Chapter 49
NURSE NODDIE WILKINS was fuming. If she got into her car this minute, she’d still be a half hour late for her date with Rudolpho. This job sucked. It was sucking up her whole life! Plus, the damn hospital was cutting back on her benefits every chance it got. The cheap bastards.
She bumped open the door to room 228 with her hip, careful not to spill the tray. The only light in the room came from the TV. “Hey, Mr. Man,” she called out over the cheers of 49ers fans in an uproar about something stupid and ridiculous.
The nurse angled the tray onto the swinging arm of the bedside table, staying out of her patient’s reach. Mr.

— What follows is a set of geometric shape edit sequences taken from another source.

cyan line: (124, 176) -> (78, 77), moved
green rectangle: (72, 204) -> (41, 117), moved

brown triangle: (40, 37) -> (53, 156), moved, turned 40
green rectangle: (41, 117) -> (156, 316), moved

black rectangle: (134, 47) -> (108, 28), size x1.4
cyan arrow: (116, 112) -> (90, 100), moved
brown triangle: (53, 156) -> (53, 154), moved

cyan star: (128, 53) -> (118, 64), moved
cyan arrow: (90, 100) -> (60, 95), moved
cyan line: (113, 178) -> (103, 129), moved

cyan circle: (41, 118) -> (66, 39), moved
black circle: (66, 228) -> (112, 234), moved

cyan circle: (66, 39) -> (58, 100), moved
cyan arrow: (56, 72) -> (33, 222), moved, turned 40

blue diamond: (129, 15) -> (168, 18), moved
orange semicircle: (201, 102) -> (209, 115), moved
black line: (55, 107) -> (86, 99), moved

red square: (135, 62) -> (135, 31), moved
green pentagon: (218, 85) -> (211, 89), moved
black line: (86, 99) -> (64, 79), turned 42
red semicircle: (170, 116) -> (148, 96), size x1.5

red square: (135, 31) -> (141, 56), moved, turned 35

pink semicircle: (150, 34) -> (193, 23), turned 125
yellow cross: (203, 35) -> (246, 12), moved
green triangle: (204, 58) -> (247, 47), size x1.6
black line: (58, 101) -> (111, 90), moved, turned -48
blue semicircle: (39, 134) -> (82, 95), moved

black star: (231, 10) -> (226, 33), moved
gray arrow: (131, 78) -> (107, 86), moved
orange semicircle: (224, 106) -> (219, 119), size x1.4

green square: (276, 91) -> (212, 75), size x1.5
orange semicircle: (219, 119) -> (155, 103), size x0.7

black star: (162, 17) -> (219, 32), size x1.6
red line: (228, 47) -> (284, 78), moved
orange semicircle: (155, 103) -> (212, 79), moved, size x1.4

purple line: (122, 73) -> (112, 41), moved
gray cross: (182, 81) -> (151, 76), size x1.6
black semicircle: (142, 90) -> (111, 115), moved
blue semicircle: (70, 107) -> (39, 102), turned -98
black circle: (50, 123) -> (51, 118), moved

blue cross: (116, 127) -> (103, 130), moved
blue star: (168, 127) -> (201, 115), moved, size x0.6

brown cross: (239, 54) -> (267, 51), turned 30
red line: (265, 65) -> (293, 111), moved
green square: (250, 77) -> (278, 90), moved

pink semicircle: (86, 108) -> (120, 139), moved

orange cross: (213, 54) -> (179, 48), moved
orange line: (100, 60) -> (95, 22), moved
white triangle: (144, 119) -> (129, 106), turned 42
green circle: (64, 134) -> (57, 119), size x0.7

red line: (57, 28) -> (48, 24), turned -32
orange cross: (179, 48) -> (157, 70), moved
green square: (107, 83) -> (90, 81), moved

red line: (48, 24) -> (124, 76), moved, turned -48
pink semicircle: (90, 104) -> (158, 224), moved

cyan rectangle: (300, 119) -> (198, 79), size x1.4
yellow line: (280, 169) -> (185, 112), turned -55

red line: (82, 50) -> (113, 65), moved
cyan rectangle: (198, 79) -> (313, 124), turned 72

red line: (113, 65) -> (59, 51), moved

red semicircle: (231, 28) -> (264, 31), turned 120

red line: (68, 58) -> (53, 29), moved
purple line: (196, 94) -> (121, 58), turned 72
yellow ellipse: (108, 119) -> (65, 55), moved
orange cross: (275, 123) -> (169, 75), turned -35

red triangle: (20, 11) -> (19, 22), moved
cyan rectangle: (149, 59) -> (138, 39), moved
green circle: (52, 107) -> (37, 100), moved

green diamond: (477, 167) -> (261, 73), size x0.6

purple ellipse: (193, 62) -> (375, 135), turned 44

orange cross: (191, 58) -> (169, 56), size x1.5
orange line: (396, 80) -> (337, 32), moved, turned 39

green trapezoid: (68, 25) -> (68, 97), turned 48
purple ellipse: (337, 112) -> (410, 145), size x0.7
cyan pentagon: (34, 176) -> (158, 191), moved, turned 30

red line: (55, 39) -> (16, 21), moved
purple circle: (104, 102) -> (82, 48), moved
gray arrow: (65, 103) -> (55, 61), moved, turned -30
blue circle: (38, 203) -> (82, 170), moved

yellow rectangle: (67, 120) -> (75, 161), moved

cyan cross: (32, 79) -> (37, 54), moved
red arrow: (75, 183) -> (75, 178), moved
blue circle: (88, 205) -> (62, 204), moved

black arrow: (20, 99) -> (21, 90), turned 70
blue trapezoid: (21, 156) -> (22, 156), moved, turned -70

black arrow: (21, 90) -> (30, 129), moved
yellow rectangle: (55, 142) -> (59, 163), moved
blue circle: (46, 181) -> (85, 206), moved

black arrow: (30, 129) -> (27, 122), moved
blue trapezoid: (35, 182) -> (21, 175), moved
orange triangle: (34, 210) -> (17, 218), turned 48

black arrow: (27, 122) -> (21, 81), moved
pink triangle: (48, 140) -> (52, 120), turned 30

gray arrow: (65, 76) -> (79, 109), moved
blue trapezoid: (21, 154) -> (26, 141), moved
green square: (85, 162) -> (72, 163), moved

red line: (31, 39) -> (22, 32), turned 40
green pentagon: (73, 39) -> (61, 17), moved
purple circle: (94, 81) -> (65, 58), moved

Harris was sixty-six and recovering from his gunshot wound; still, she had to move quickly or, legally blind or not, he’d grab her with his good arm. He was nice enough, though, a sweet older guy who sure loved his dog, Midnight.
“I got your dinner, Mr. Harris, and your two ice creams, soon’s I take your blood pressure.”
The nurse turned away from her patient, rolled the blood-pressure machine from the corner toward the bed, expecting to hear his “Sweetheart, fluff my pillow. Thatsa girl.”
Noddie glanced over to the bed. Her stomach dropped the equivalent of half a dozen stories.
Something was wrong.
“Mr. Harris! Mr. Harris!”
She shook the patient’s arm, and his head lolled, coins slipping off his eyes onto the bedding. One of the coins dropped to the floor, rolling to the corner of the room, rattling before it fell flat to the linoleum.
Dear sweet Jesus, it had happened again!
Those horrible coins. On the eyes of Mr. Harris this time.